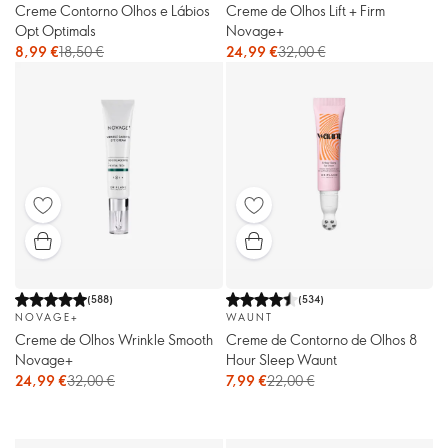
Creme Contorno Olhos e Lábios
Creme de Olhos Lift + Firm
Opt Optimals
Novage+
8,99 €
18,50 €
24,99 €
32,00 €
(
588
)
(
534
)
NOVAGE+
WAUNT
Creme de Olhos Wrinkle Smooth
Creme de Contorno de Olhos 8
Novage+
Hour Sleep Waunt
24,99 €
32,00 €
7,99 €
22,00 €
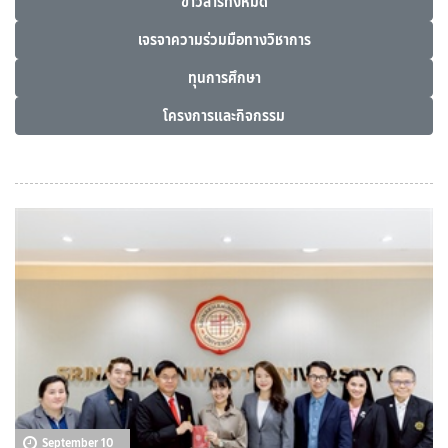
ข่าวสารทั้งหมด
เจรจาความร่วมมือทางวิชาการ
ทุนการศึกษา
โครงการและกิจกรรม
September 10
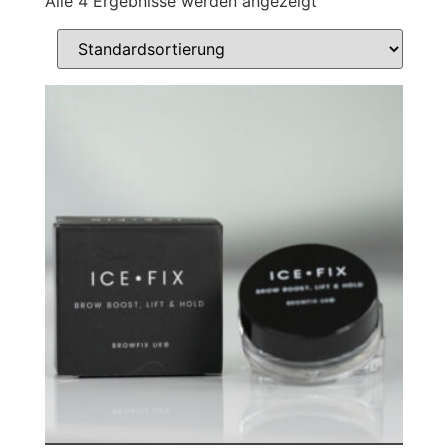
Alle 4 Ergebnisse werden angezeigt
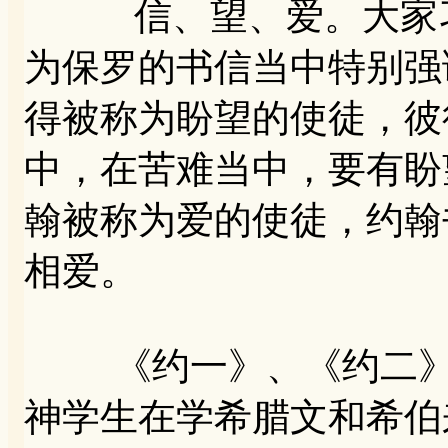
信、望、爱。大家习
为保罗的书信当中特别强
得被称为盼望的使徒，彼
中，在苦难当中，要有盼
翰被称为爱的使徒，约翰
相爱。
《约一》、《约二》、
神学生在学希腊文和希伯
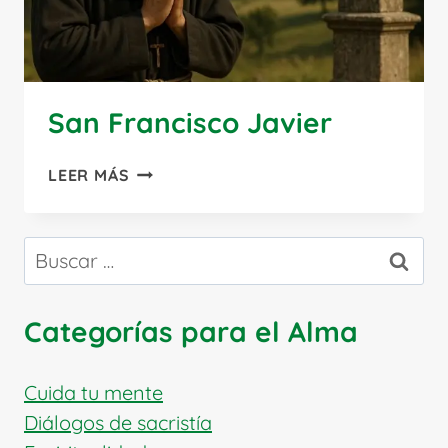
San Francisco Javier
SAN
LEER MÁS
FRANCISCO
JAVIER
Buscar:
Categorías para el Alma
Cuida tu mente
Diálogos de sacristía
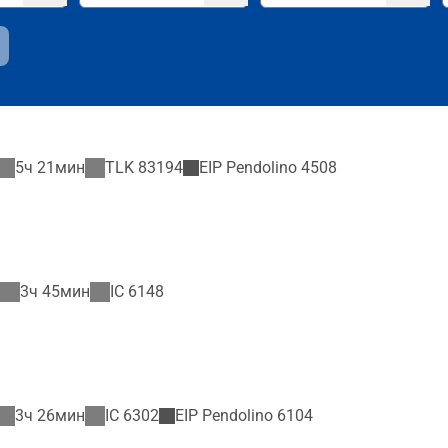
5ч 21мин
TLK
83194
EIP Pendolino
4508
3ч 45мин
IC
6148
3ч 26мин
IC
6302
EIP Pendolino
6104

* [TASK] Restate word for word the lines running from the one with "翰被称为爱的使徒，约翰" to the end of the entries; pictures are to be left out.

* [SOLUTION TO THE PROBLEM]
翰被称为爱的使徒，约翰
相爱。
《约一》、《约二》、
神学生在学希腊文和希伯
San Francisco Javier
SAN
LEER MÁS
FRANCISCO
JAVIER
Buscar:
Categorías para el Alma
Cuida tu mente
Diálogos de sacristía
5ч 21мин
TLK
83194
EIP Pendolino
4508
3ч 45мин
IC
6148
3ч 26мин
IC
6302
EIP Pendolino
6104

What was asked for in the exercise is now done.